Diesser hernach geschrieben artickeln haben sich dj hierunden geschrieben zu Marpurgk verglichen Tertia Octobris M etc XX viiij

Erstlich das wir bederseits eintrechtiglich gleuben vnd halten, das allein ein einiger, rechter naturlicher got sey, Schepfer aller Creaturen, Vnd derselbig got eynig jm wesen vnd natur vnd dreyfaltig in den personen, Nemlich vatter, Sone, heilger gaist etc., allermassen wie jm Concilio Niceno beschlossen vnd jm Symbolo Niceno gesungen vnd gelesen wirdt, bey gantzer Christlicher kirchen in der welt.

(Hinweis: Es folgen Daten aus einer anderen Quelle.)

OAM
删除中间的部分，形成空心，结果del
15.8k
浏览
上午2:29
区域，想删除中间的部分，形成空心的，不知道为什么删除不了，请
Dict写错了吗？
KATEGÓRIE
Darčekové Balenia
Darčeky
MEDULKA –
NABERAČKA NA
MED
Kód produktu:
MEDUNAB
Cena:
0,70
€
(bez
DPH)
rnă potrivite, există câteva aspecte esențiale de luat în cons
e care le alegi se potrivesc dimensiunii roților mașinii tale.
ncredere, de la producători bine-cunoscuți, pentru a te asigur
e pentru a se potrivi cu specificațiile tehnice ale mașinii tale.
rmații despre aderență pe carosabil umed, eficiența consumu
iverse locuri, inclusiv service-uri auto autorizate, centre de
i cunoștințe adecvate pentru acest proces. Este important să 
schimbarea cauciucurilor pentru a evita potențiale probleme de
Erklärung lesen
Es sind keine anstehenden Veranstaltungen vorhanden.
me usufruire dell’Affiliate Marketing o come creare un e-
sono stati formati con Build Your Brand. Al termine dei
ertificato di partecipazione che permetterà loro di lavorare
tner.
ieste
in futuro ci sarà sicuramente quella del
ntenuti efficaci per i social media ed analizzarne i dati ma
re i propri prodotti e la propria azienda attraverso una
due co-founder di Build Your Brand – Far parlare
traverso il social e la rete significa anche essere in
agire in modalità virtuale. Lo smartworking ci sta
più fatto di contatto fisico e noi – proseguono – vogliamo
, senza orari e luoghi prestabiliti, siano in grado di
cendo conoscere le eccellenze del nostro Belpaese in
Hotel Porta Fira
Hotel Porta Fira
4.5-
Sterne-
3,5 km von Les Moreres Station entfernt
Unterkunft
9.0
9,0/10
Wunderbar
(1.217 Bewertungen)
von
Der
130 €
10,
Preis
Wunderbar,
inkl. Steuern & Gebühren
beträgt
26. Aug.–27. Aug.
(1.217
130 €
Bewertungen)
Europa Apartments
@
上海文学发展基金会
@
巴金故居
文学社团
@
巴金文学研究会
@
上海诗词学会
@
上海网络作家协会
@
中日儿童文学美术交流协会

Zum andern, gleuben wir, das nicht der vatter noch heilger gaist, Sondern der Sone Gots vatters, rechter naturlicher got, sey Mentsch worden durch wirckung des heilgen gaists on zuthun menlichs samens geporen von der Rheinen Jungfrawen Maria, leiblich volkhommen mit leibe vnd seele, wie ein ander mentsch on alle sonde etc

Zum Dritten, das derselbig gottes vnd Maria sone, vnzertrentte person, Ihesus Christus sey fur vns gecreutziget, gestorben vnd begraben, auferstanden von todten, aufgefarn ghen Hymmel, sitzend zur Rechten Gottes, Herr vber alle Creaturen, zukunftig zurichten die lebendigen vnd todten etc.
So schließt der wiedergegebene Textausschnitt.